To make this problem computationally reasonable, we will need to
take care in how we formulate the optimization problem to achieve
this goal.
For classification, it is natural to make predictions in $\{+1, -1\}$
and use the 0-1 loss function, $\mathcal{L}_{01}$, as introduced in Chapter~\ref{chap-intro}:
\[\mathcal{L}_{01}(g, a) = \begin{cases}
0 & \text{if $g = a$} \\
1 & \text{otherwise}
\end{cases} \; .
\]
However, even for simple linear
classifiers, it is very difficult to
find values for $\theta, \theta_0$ that minimize simple 0-1 training error
\[J(\theta, \theta_0) = \frac{1}{n} \sum_{i=1}^n \mathcal{L}_{01}(\text{sign}(\theta^T\ex{x}{i} + \theta_0),
\ex{y}{i})\;\;.\]
This problem is NP-hard, which probably%
\note{The ``probably'' here is not because we're too lazy to look it
up, but actually because of a fundamental unsolved problem in
computer-science theory, known as ``P vs.

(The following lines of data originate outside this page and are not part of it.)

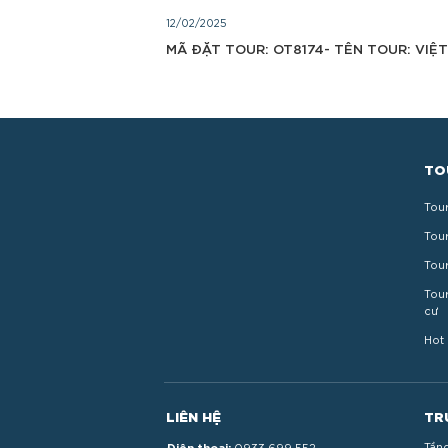
12/02/2025
MÃ ĐẶT TOUR: OT8174- TÊN TOUR: VIỆ
TO
Tou
Tou
Tou
Tour
cư
Hot 
LIÊN HỆ
TR
Điện thoại:
Tầng
0933 699 552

NP.''}
implies
that solving the most difficult instances of this problem would
require computation time {\em exponential} in the number of training
examples, $n$.
What makes this a difficult optimization problem is its lack of
``smoothness'':
\begin{itemize}
\item There can be two hypotheses, $(\theta, \theta_0)$ and
$(\theta', \theta_0')$, where
one is closer in parameter space to the optimal parameter values
$(\theta^*, \theta_0^*)$, but they make the same number of
misclassifications so they have the same $J$ value.
\item All predictions are categorical: the classifier can't express a
degree of certainty about whether a particular input $x$ should have
an associated value $y$.
\end{itemize}
For these reasons, if we are considering a hypothesis $\theta,\theta_0$
that makes five incorrect predictions, it is difficult to see how we
might change $\theta,\theta_0$ so that it will perform better, which
makes it difficult to design an algorithm that searches in a sensible
way through the
space of hypotheses for a good one.
For these reasons, we investigate another hypothesis class: {\em
linear logistic classifiers}, providing their definition, then an
approach for learning such classifiers using optimization.
%%%%%%%%%%%%%%%%%%%%%%%%%%%%%%%%%%%%%%%%
\subsection{Linear logistic classifiers: definition}
The hypotheses in a linear logistic classifier (LLC) are
parameterized by a $d$-dimensional vector $\theta$ and a scalar
$\theta_0$, just as is the case for linear classifiers. However,
instead of making predictions in $\{+1, -1\}$, LLC hypotheses
generate real-valued outputs in the interval $(0, 1)$. An LLC has the form
\[h(x; \theta, \theta_0) = \sigma(\theta^T x + \theta_0)\;\;.\]
\index{linear logistic classifier}This looks familiar! What's new?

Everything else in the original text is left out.